Copyright to Gareth Byatt, Gary Hamilton and Jeff Hodgkinson © 2012
Published here

August 2012

Editor's Note | Introduction | Comparable Background 
In Project Work | Points For and Against Licensing Project Managers
What Might Licensing Look Like? | Conclusion | About the Authors

Points For and Against Licensing Project Managers

In many parts of the world, contractors, electricians, plumbers and others that a project manager may be managing are required to be licensed, while the project manager is not so required unless by virtue of some other professional standing.

On the positive side

  • Licensing of project managers could bring project management to a higher level of public attention.
  • "Project Manager" could be considered a standardized profession and licensing standards could highlight the true capabilities needed by project managers.
  • Standards requirements would ensure a minimum level of competency based on education, knowledge, experience, and demonstrated proficiency.
  • Professionally licensed project managers may be able to command higher salaries.
  • Training requirements could generate business opportunities for training companies, thereby creating jobs.
  • Licensing revenues could generate taxes.
  • "LPM" or "CPM" (our suggested terms for Licensed or Chartered Project Manager) could be a project manager's professional acronym following their name, much like accountants use CPA and architects in the UK use RIBA.

On the negative side

Potential risks to consider include:

  • The challenge of establishing standard requirements for a project manager position.
  • The difficulty of resolving variations in authority and responsibilities of project managers across all industries and arriving at a satisfactory standard.
  • The impact on current project manager type credentials and certifications as to their inclusion and/or requirements in licensing.
  • Overcoming the current reluctance of project managers working without a license, e.g. "if we had needed to do it, we would have done it years ago."
  • Comparability across industries given that a project manager is not identified with any one industry.
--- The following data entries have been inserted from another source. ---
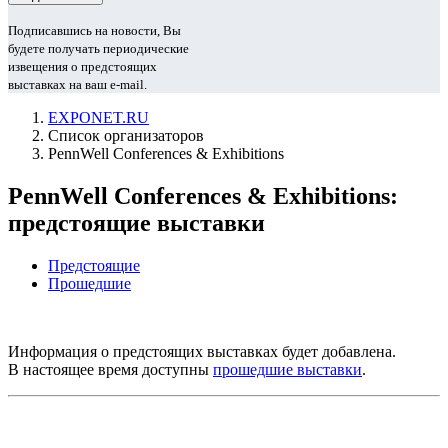
Подписавшись на новости, Вы
будете получать периодические
извещения о предстоящих
выставках на ваш e-mail.
EXPONET.RU
Список организаторов
PennWell Conferences & Exhibitions
PennWell Conferences & Exhibitions:
предстоящие выставки
Предстоящие
Прошедшие
Информация о предстоящих выставках будет добавлена.
В настоящее время доступны
прошедшие выставки
.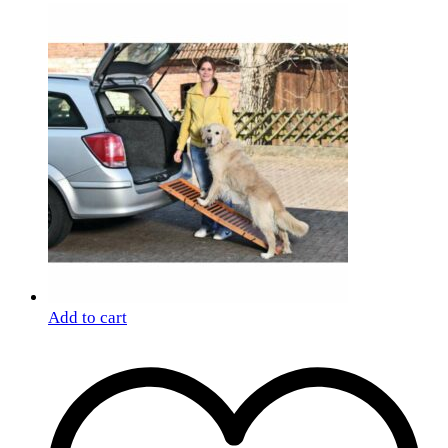
Add to cart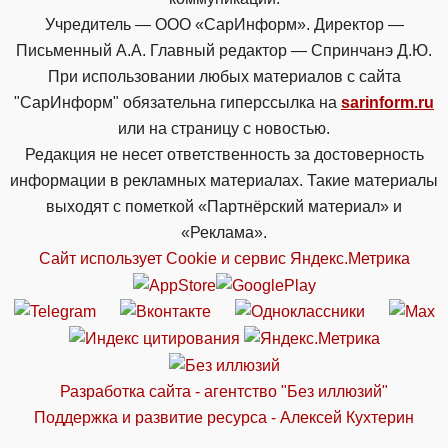
Учредитель — ООО «СарИнформ». Директор —
Письменный А.А. Главный редактор — Спринчанэ Д.Ю.
При использовании любых материалов с сайта
"СарИнформ" обязательна гиперссылка на
sarinform.ru
или на страницу с новостью.
Редакция не несет ответственность за достоверность
информации в рекламных материалах. Такие материалы
выходят с пометкой «Партнёрский материал» и
«Реклама».
Сайт использует Cookie и сервиc Яндекс.Метрика
Разработка сайта - агентство "Без иллюзий"
Поддержка и развитие ресурса - Алексей Кухтерин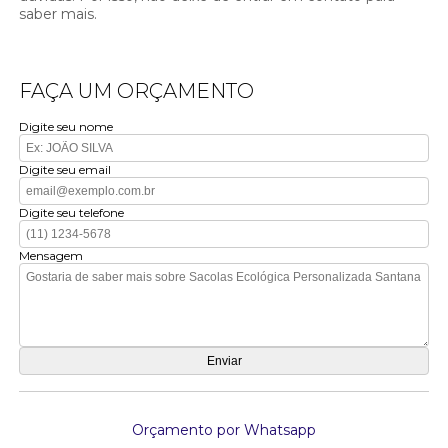
saber mais.
FAÇA UM ORÇAMENTO
Digite seu nome
Digite seu email
Digite seu telefone
Mensagem
Orçamento por Whatsapp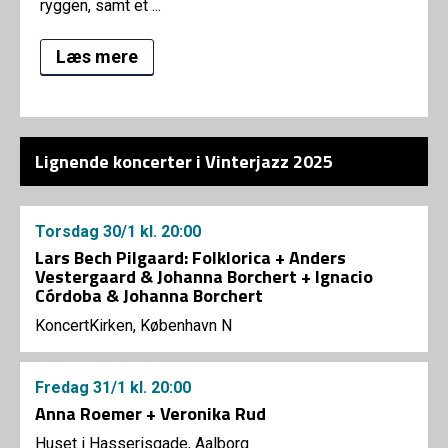
ryggen, samt et ...
Læs mere
Lignende koncerter i Vinterjazz 2025
Torsdag
30/1
kl. 20:00
Lars Bech Pilgaard: Folklorica + Anders
Vestergaard & Johanna Borchert + Ignacio
Córdoba & Johanna Borchert
KoncertKirken, København N
Fredag
31/1
kl. 20:00
Anna Roemer + Veronika Rud
Huset i Hasserisgade, Aalborg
Bear in mind that CPAs, for example, aren't specific to any industry either.
  • Who would form the licensing body for project manager? One of the current global entities or would some be merged? Should they be merged? Should the bodies be governmental instead?
  • Theoretically, government regulation could make the adoption easier, but arriving at national and international agreement on uniform standards could be very difficult. Alternatively, each jurisdiction could set its own standards (similar to a driver's license). In that case, multiple licenses might be required for some project managers working across borders.
  • Could Unions get involved and might project managers find themselves unionized? Would that help or hurt project managers as a whole?
  • Project managers would probably have to assume the costs of licenses/chartered status, liability insurance, and renewal training requirements.
  • Project managers could be considered "experts" and might therefore be more easily sued for mal-conformance or negligence.